E così sentiamo ripetere sempre più spesso, ovunque, persino da persone di fede, ritornelli inquietanti: “poverina, talvolta l’aborto può essere una cosa buona”; “ormai sta tanto male che porre fine ad una vita priva di senso può andar bene”; “ma perché spendere tanti soldi nell’accudire uno così, che si è rovinato con le sue mani?”; “se è un mio desiderio, deve essere anche un mio diritto, costi quel che costi”; “l’importante è che siano scelte libere, ognuno è padrone di sé stesso”. È un’antologia terribile, tanto realistica quanto drammatica. La protagonista, l’ospite ingombrante, il sottinteso – invero oggi spesso esplicitato – è una sola: la morte. Soluzione comoda, economica, vantaggiosa o liberatoria, non scarseggiano i falsi argomenti per nobilitarla. Come se nella valigetta del medico, nella borsa della casalinga, nel computer del manager ci fosse sempre pronta una ricetta infallibile: soffre? Costa troppo? Non lo voglio? Mi annoia? Non c’è problema, c’è la morte.
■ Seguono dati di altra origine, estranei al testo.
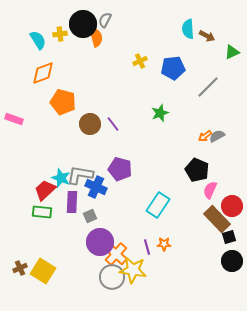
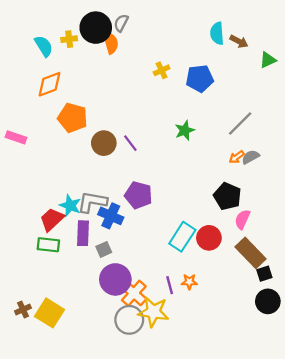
gray line: (208, 87) -> (240, 123), moved
red circle: (232, 206) -> (209, 238), moved

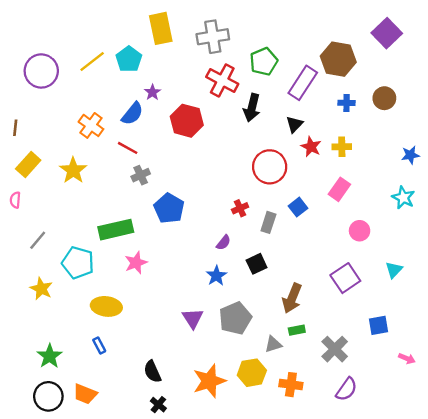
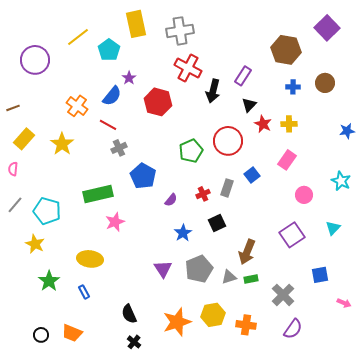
yellow line: (92, 62) -> (78, 37), moved
green pentagon: (264, 62) -> (191, 151), moved
purple rectangle: (303, 83) -> (243, 76), moved, size x0.7
brown line: (15, 128) -> (13, 108), turned 64
cyan star: (403, 198) -> (341, 181), moved
red cross: (240, 208) -> (203, 194), moved
gray line: (38, 240) -> (15, 205), moved
purple semicircle: (223, 243) -> (171, 200), moved
cyan pentagon: (78, 263) -> (47, 211), moved
gray triangle: (273, 344) -> (229, 277), moved
green star: (50, 356) -> (49, 281), moved
black circle: (48, 396) -> (41, 335), size x0.6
I Vescovi, ma con loro anche tutti i pensanti, coloro che non si sottraggono alla fatica di ragionare con cuore limpido e intelligenza applicata, si chiedono: ma come mai siamo giunti ad accettare con tanta rassegnazione Il diffondersi di una “cultura di morte”? come può essere che la disgrazia che ha avvelenato la vita a causa dell’invidia del diavolo [il Libro della Sapienza dice proprio così: “Per l’invidia del diavolo la morte è entrata nel mondo” (Sap 2,24)] oggi ci appaia come bella?
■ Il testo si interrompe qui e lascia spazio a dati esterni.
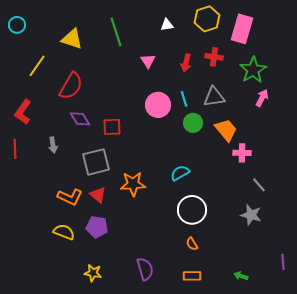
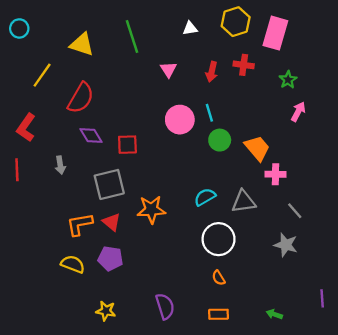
green star: (253, 70) -> (288, 80), size x0.6
gray triangle: (214, 97) -> (244, 202), moved
orange L-shape: (70, 197) -> (80, 224), turned 145

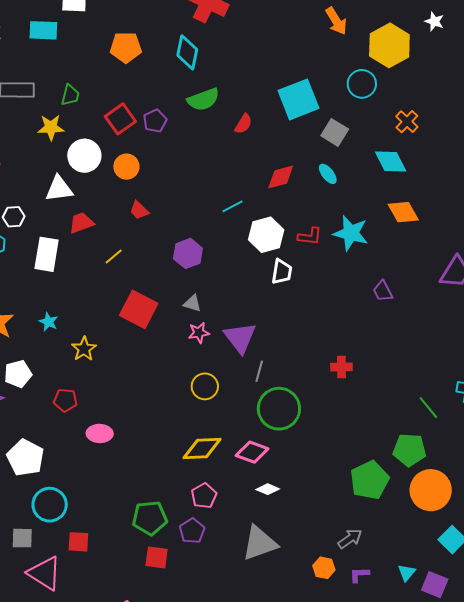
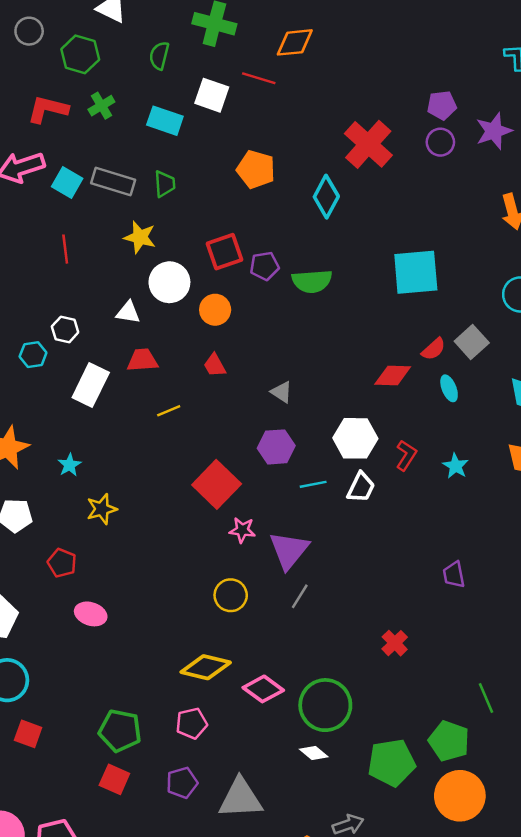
green trapezoid: (70, 95) -> (165, 184), moved, turned -35
green semicircle: (203, 99) -> (312, 281), moved
cyan square: (298, 99) -> (416, 272), moved
red semicircle: (243, 124) -> (434, 349), moved
white triangle: (59, 189) -> (128, 312), size x0.7
cyan line: (233, 206) -> (313, 484), moved
cyan star: (351, 233) -> (455, 466), size x0.6
red L-shape: (310, 236) -> (406, 455), turned -80
purple hexagon: (188, 253) -> (276, 447), moved
purple trapezoid: (383, 291) -> (454, 575), moved
gray triangle: (192, 303) -> (281, 392), moved
red square: (139, 309) -> (217, 484), moved
red cross: (341, 367) -> (395, 643), moved, turned 30
green circle: (279, 409) -> (325, 705), moved
white diamond: (268, 489) -> (314, 753), moved
purple pentagon: (192, 531) -> (182, 783), moved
Ma poi, dare la morte funziona davvero? Siamo sicuri che sia un rimedio, che convenga? Siamo più felici o crescono le ansie e le vendite degli psicofarmaci? E soprattutto: le nuove generazioni che cosa stanno imparando da noi? La “cultura di morte” è una questione seria, non è giusto banalizzare così la vita da renderla indifferente ad un traguardo che certamente l’attende, ma che ha bisogno di essere pensato e affrontato. La consapevolezza che la morte è un passaggio, e non un capolinea, cambia radicalmente la prospettiva e il giudizio: se almeno noi cristiani – che crediamo della vita eterna – non ci facciamo carico della responsabilità di raccontarlo al mondo, allora c’è davvero da temere per la nostra credibilità.
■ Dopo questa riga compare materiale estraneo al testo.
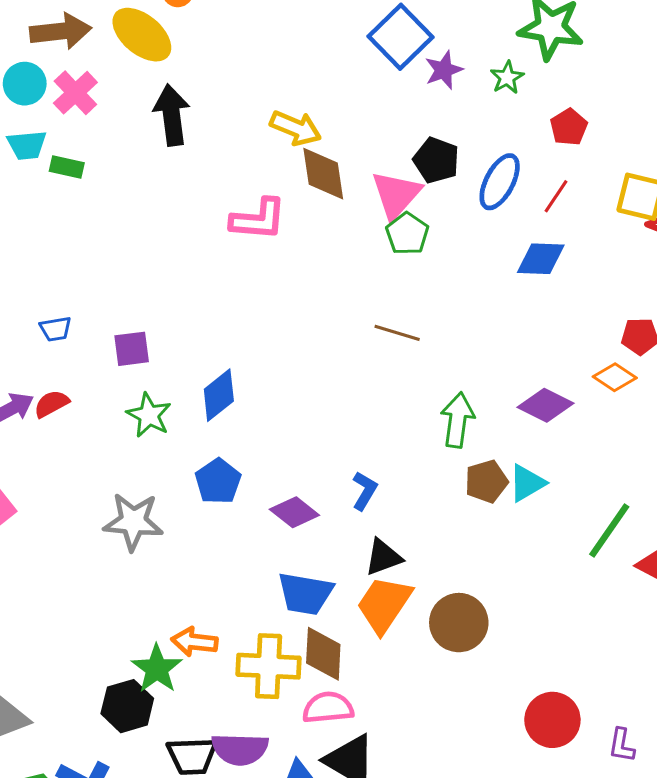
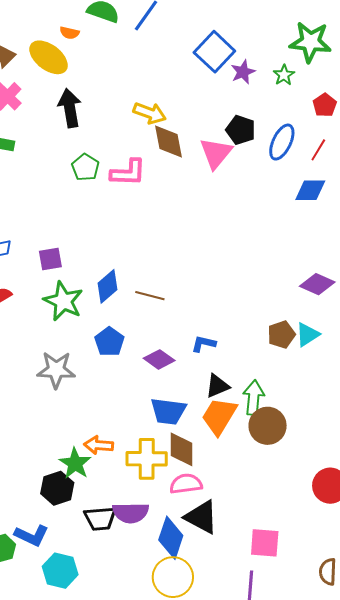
green pentagon: (407, 234) -> (85, 167), moved
brown line: (397, 333) -> (150, 296), moved
green star: (149, 415) -> (63, 301), size x1.4
green arrow: (457, 420) -> (254, 398), moved
blue L-shape: (364, 491) -> (203, 344), turned -105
Per una “cultura di vita” bisogna Rinnovare l’impegno a non rassegnarci ai ‘luoghi’ divenuti ‘comuni’: si può realizzare vera solidarietà con chi soffre, ad ogni livello, dall’emarginato al malato gravissimo; si può dire che la vita è bella in sé e va protetta fin dal concepimento; si può applicare la ragione nella ricerca di soluzioni giuste, con verità nella carità e carità senza misura, ai conflitti di ogni genere, dal condominio al Parlamento alle Nazioni; si può educare al bello al buono e al vero senza disturbare nessuna coscienza, anzi, offrendo occasioni per accrescere capacità di responsabilità e maturità umana.

Non accontentiamoci di false soluzioni facili: rischiano di essere finali, ma verso il baratro.